Fifty Shades of Condensates – Where is All This Condensate Going?

The surging production of condensate, or ultra-light crude oil, from America’s new shale-oil plays presents an opportunity that’s only just beginning to be recognized by much of the hydrocarbon market.  Historically U.S. condensates have been a tiny sliver of that market, usually blended into crude. Now there is just too much of the stuff, particularly in places that aren’t yet ready to process it in large quantities. In this next installment of Fifty Shades of Condensates we explore the constrained domestic demand for “raw” condensates at U.S. Gulf refineries and petrochemical plants, and the promising international outlets for condensate in Canada and Asia. Bottom line: unless the unlikely happens and the U.S. lifts restrictions on exporting “raw” condensate, producers, traders and other players will either be selling it here at a discount, or spending money to transform it to buy a little optionality. It’s all about spending the least they can to access pockets of demand, and first movers are already enjoying an advantage.

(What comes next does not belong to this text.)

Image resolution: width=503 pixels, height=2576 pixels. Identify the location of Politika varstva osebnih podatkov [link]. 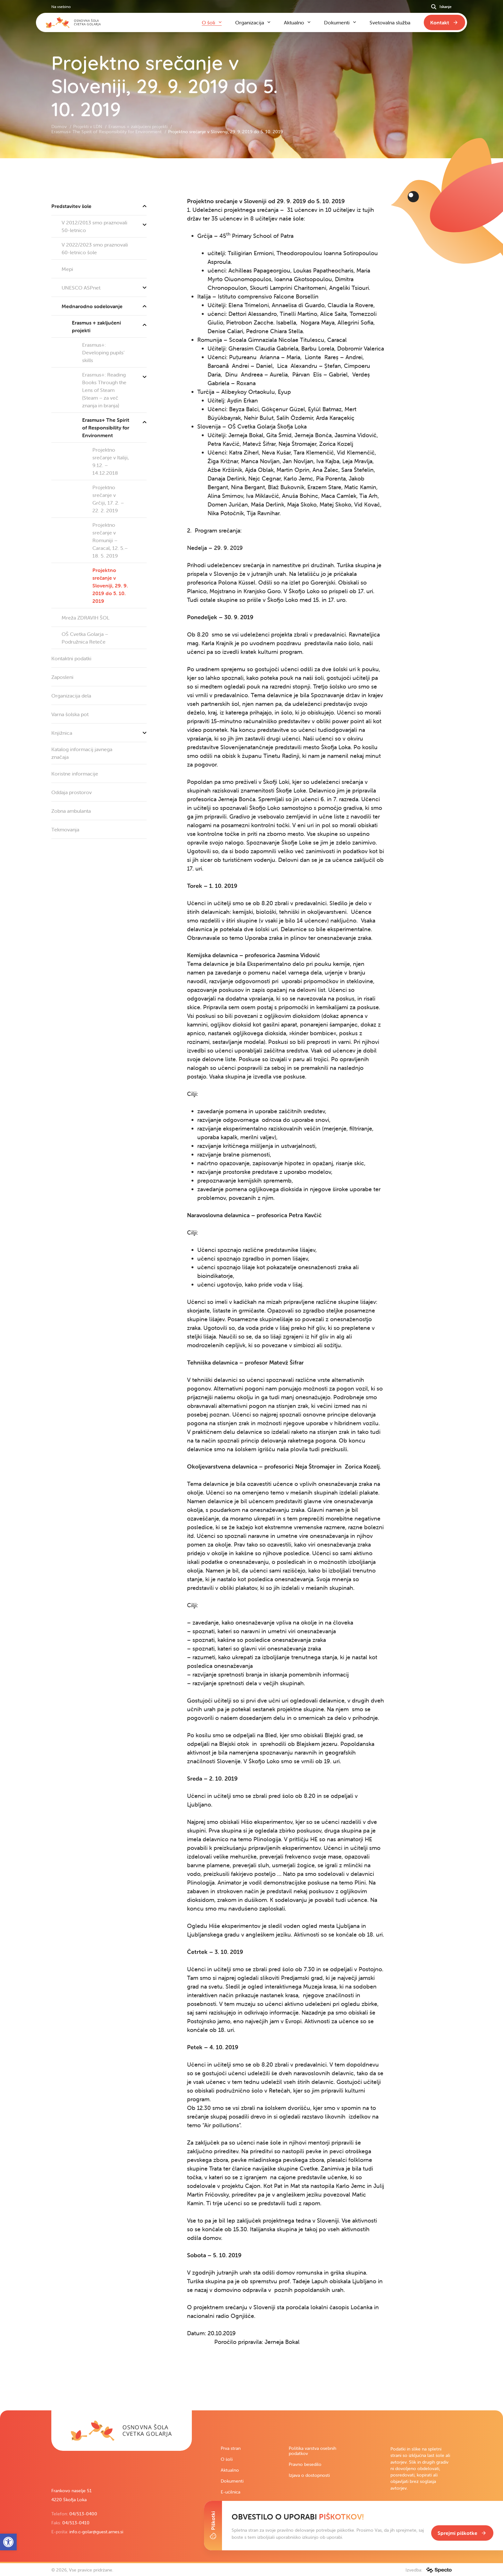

 [If you are new to condensates and you have not read the first three episodes in this series then reviewing them first will help, particularly Part 2 that covers definitions. Here are the links to Part 1 and Part 3.]

In our last blog on this subject, we identified the condensate export problem. The U.S. Commerce Department has long restricted the export of domestically produced crude oil thanks to America’s dependence on imported, foreign oil. Regulations (in place before today’s shale-oil boom) actually include “lease condensate” extracted from oil wells in the official definition of “crude oil,” because it remains liquid at atmospheric pressure.  (Generally speaking, “raw” condensates and lease condensates are the same thing).

Yet condensates, an ultra-light, volatile hydrocarbon mixture, are quite different from the crudes that feed most U.S. refineries, and they don’t yield the same mix of products in the refining process. Condensates generally have an API “gravity” of 45 to 75 degrees. By contrast, the NYMEX benchmark West Texas Intermediate (WTI) crude has an API gravity of 39.  Motor gasoline has an API gravity in the low 50’s.  So much of this stuff is lighter than the gasoline you use in your car. 

RBN contributor Brandon Bello with Texon (see Wasted Away in Butane Blendingville) recently provided a picture that demonstrates the wide range of API gravities and what that means for the color of the condensate (see below).  The clear condensates on the left are the lightest.  Off the picture to the right are condensates as black as any crude oil.  See where we get the title ‘Fifty Shades’?